Posted on: 2 March 2022
Global law firm Reed Smith’s shipping lawyers comment on the current situation with regards to the latest Russia sanctions and the impact on the shipping and commodities industries and more generally.
Partner Nick Austin said: “There is no doubt that the developing sanctions landscape is going to have a major impact on large parts of the shipping industry. But the devil will be in the detail. The market will have to keep close tabs on the regulations as they are published by the authorities. The market is scrambling to get to grips with what the sanctions mean in practice, and the steps they need to take.
“Related industries in the region that rely on shipping, like the bunker supply market, may also be affected given their traditional reliance on credit, and in the face of the co-ordinated global approach to isolate Russia and its financial sector.

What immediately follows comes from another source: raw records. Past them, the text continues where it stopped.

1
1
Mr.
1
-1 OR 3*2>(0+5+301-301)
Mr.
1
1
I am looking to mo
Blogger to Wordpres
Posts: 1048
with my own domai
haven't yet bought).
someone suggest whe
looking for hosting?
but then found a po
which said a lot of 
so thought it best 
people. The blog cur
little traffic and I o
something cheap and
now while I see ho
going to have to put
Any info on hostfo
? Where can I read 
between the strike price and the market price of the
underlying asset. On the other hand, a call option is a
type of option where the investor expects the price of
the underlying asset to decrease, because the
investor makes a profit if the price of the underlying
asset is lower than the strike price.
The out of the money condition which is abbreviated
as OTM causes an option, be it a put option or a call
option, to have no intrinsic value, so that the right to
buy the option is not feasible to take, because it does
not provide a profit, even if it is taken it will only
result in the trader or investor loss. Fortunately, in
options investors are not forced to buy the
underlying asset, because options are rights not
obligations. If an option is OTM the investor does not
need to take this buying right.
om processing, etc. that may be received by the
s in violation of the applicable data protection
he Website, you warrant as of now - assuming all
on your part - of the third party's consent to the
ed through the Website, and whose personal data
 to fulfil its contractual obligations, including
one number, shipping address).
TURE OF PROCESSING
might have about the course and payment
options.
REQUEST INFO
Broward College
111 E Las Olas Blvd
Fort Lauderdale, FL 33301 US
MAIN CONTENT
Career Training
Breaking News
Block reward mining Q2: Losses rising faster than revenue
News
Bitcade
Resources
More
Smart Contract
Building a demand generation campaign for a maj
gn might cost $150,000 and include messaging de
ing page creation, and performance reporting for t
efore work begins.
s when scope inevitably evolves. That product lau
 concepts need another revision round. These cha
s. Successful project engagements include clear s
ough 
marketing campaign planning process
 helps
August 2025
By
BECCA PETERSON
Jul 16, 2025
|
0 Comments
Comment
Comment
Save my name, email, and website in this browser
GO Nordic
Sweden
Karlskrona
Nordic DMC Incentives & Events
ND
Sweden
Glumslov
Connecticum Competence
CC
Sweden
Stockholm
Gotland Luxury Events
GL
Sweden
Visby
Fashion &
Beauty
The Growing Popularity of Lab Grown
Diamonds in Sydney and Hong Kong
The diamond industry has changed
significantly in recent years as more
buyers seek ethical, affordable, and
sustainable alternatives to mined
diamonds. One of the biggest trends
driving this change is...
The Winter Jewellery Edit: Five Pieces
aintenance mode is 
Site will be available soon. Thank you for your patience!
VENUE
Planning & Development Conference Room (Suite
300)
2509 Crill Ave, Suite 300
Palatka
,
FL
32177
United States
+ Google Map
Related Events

“Owners and charterers are looking closely at their fixtures to understand their legal rights under traditional “war clauses”. But these provisions come in different shapes and sizes, and so need to be carefully reviewed.
“The picture is developing rapidly, but the scope and severity of the sanctions is likely going to be felt by the shipping industry for some time.”

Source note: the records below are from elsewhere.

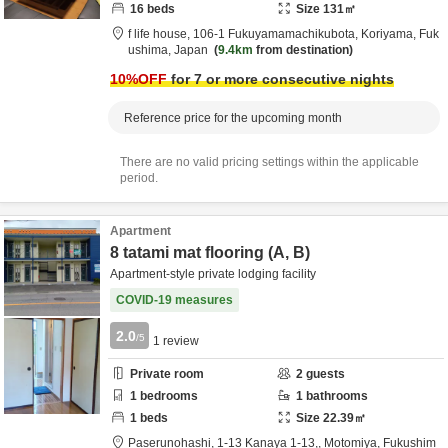
16
beds
Size
131
㎡
f life house,
106-1 Fukuyamamachikubota,
Koriyama,
Fuk
ushima,
Japan
9.4km
from destination
10
%OFF
for 7 or more consecutive nights
Reference price for the upcoming month
There are no valid pricing settings within the applicable
period.
Apartment
8 tatami mat flooring (A, B)
Apartment-style private lodging facility
COVID-19 measures
2.0
/5
1
review
Private room
2
guests
1
bedrooms
1
bathrooms
1
beds
Size
22.39
㎡
Paserunohashi,
1-13 Kanaya 1-13,,
Motomiya,
Fukushim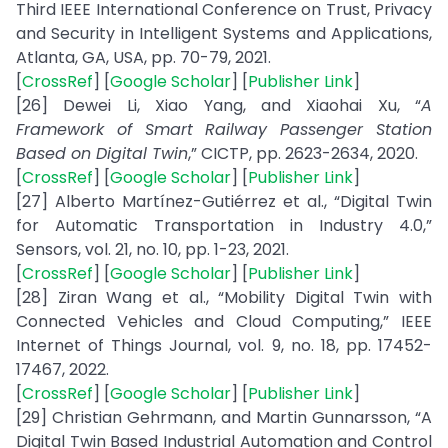
Third IEEE International Conference on Trust, Privacy
and Security in Intelligent Systems and Applications,
Atlanta, GA, USA, pp. 70-79, 2021.
[
CrossRef
] [
Google Scholar
] [
Publisher Link
]
[26] Dewei Li, Xiao Yang, and Xiaohai Xu, “
A
Framework of Smart Railway Passenger Station
Based on Digital Twin
,” CICTP, pp. 2623-2634, 2020.
[
CrossRef
] [
Google Scholar
] [
Publisher Link
]
[27] Alberto Martínez-Gutiérrez et al., “Digital Twin
for Automatic Transportation in Industry 4.0,”
Sensors, vol. 21, no. 10, pp. 1-23, 2021.
[
CrossRef
] [
Google Scholar
] [
Publisher Link
]
[28] Ziran Wang et al., “Mobility Digital Twin with
Connected Vehicles and Cloud Computing,” IEEE
Internet of Things Journal, vol. 9, no. 18, pp. 17452-
17467, 2022.
[
CrossRef
] [
Google Scholar
] [
Publisher Link
]
[29] Christian Gehrmann, and Martin Gunnarsson, “A
Digital Twin Based Industrial Automation and Control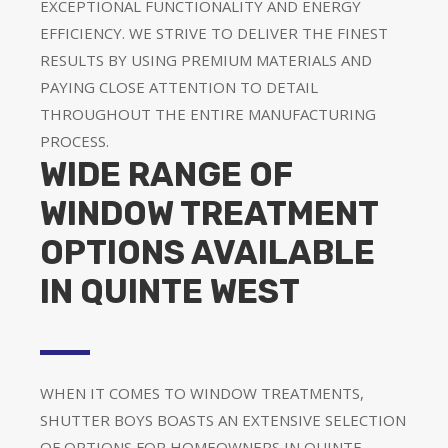
EXCEPTIONAL FUNCTIONALITY AND ENERGY
EFFICIENCY. WE STRIVE TO DELIVER THE FINEST
RESULTS BY USING PREMIUM MATERIALS AND
PAYING CLOSE ATTENTION TO DETAIL
THROUGHOUT THE ENTIRE MANUFACTURING
PROCESS.
WIDE RANGE OF
WINDOW TREATMENT
OPTIONS AVAILABLE
IN QUINTE WEST
WHEN IT COMES TO WINDOW TREATMENTS,
SHUTTER BOYS BOASTS AN EXTENSIVE SELECTION
OF OPTIONS FOR HOMEOWNERS IN QUINTE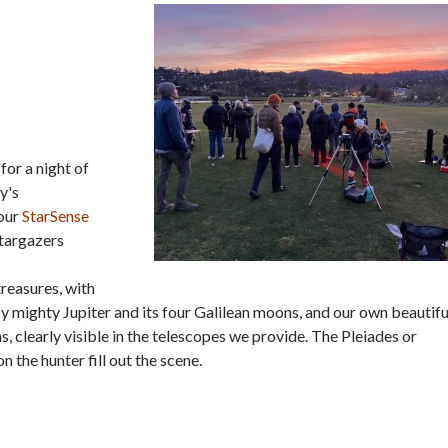
for a night of
y's
 our
StarSense
Stargazers
treasures, with
by mighty Jupiter and its four Galilean moons, and our own beautifu
 clearly visible in the telescopes we provide. The Pleiades or
on the hunter fill out the scene.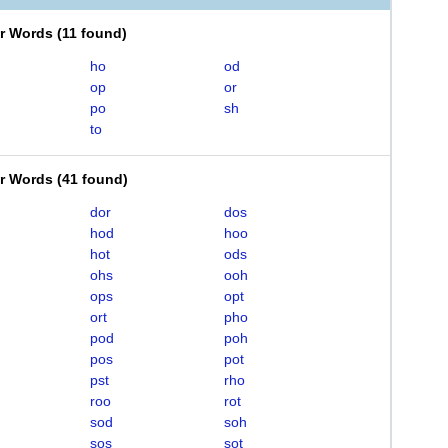
er Words
(
11 found
)
ho
od
op
or
po
sh
to
er Words
(
41 found
)
dor
dos
hod
hoo
hot
ods
ohs
ooh
ops
opt
ort
pho
pod
poh
pos
pot
pst
rho
roo
rot
sod
soh
sos
sot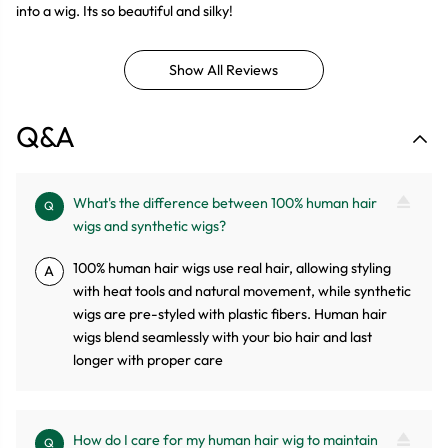
into a wig. Its so beautiful and silky!
Show All Reviews
Q&A
What's the difference between 100% human hair
Q
wigs and synthetic wigs?
100% human hair wigs use real hair, allowing styling
A
with heat tools and natural movement, while synthetic
wigs are pre-styled with plastic fibers. Human hair
wigs blend seamlessly with your bio hair and last
longer with proper care
How do I care for my human hair wig to maintain
Q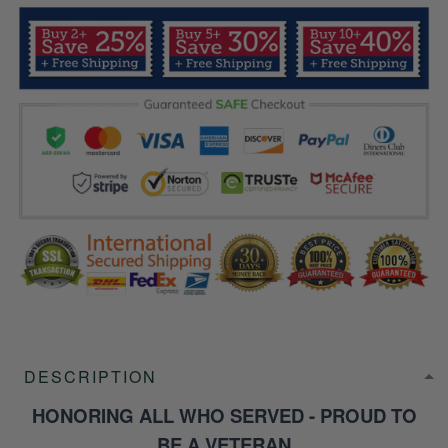
DESCRIPTION
HONORING ALL WHO SERVED - PROUD TO
BE A VETERAN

Partner Sally-Ann Underhill said: “The recent sanctions have had a huge impact on the shipping industry, and the transportation sector in general. Whilst the world has been used to sanctions against Russia, for some time, the new sanctions go a step further.
“The U.S. sanctions are broad reaching on finance and trade. The complexity of the position and the different approaches between the U.S., EU and UK sanctions mean that each case has to be considered on its own facts. The impact of vessels not being allowed into UK ports is that owners and cargo interests are struggling to work out what to do with their vessels and cargoes. Payment is becoming difficult and is likely only to get worse as matters progress. Credit terms need to be considered carefully.

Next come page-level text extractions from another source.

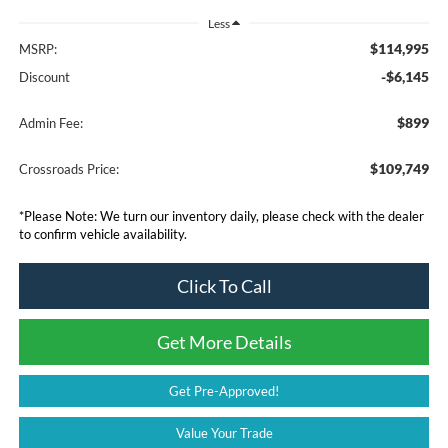
Less
$114,995
MSRP:
-$6,145
Discount
$899
Admin Fee:
$109,749
Crossroads Price:
*
Please Note:
We turn our inventory daily, please check with the dealer
to confirm vehicle availability.
Click To Call
Get More Details
Get Pre-Approved!
Value Your Trade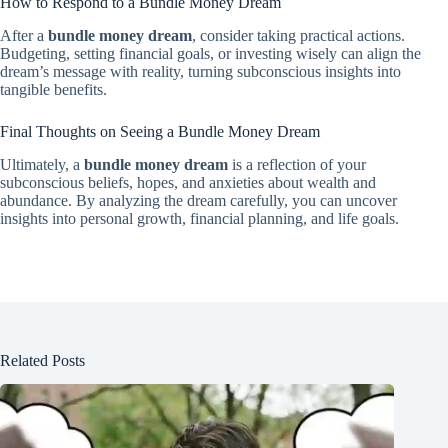
How to Respond to a Bundle Money Dream
After a
bundle money dream
, consider taking practical actions.
Budgeting, setting financial goals, or investing wisely can align the
dream’s message with reality, turning subconscious insights into
tangible benefits.
Final Thoughts on Seeing a Bundle Money Dream
Ultimately, a
bundle money dream
is a reflection of your
subconscious beliefs, hopes, and anxieties about wealth and
abundance. By analyzing the dream carefully, you can uncover
insights into personal growth, financial planning, and life goals.
Related Posts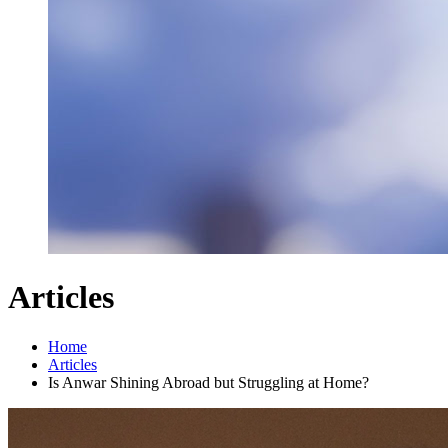
Articles
Home
Articles
Is Anwar Shining Abroad but Struggling at Home?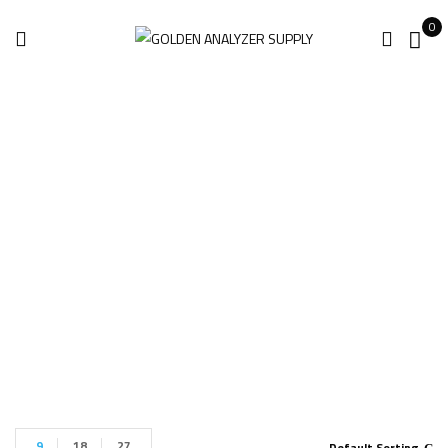
0
Absolute Arm
8525-7
Home
Products tagged “Absolute Arm 8525-7”
9
18
27
Default Sorting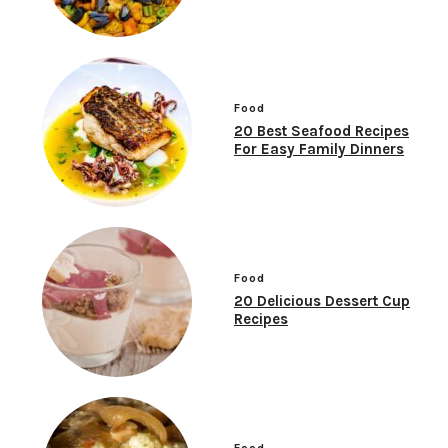
Food
20 Best Seafood Recipes
For Easy Family Dinners
Food
20 Delicious Dessert Cup
Recipes
Food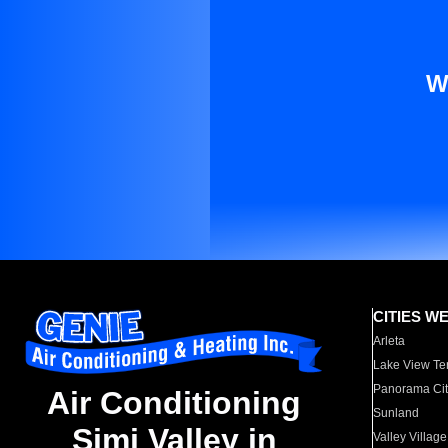
W
CITIES W
Arleta
Lake View Te
Panorama Cit
Air Conditioning
Sunland
Simi Valley in
Valley Village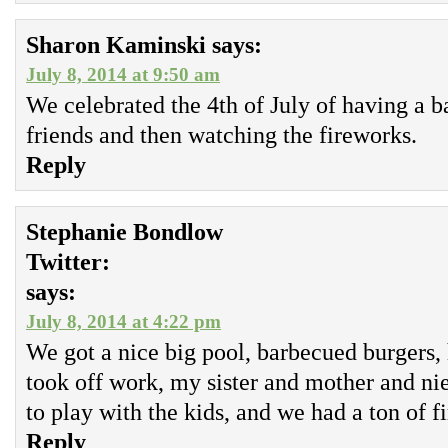
Sharon Kaminski
says:
July 8, 2014 at 9:50 am
We celebrated the 4th of July of having a 
friends and then watching the fireworks.
Reply
Stephanie Bondlow
Twitter:
says:
July 8, 2014 at 4:22 pm
We got a nice big pool, barbecued burgers,
took off work, my sister and mother and n
to play with the kids, and we had a ton of f
Reply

“But the issues go much further. War risk clauses, safe port provisions and force majeure / exceptions clauses are all coming under scrutiny. Owners with Russian crew on board are considering what steps they need to take and what difficulties they may face at certain ports. And those with Ukrainian crew on board are facing issues when their crews ask to be repatriated.
“Redelivery is also becoming an issue again as rates rise and charterers decide to keep vessels even when notices of redelivery have been tendered.”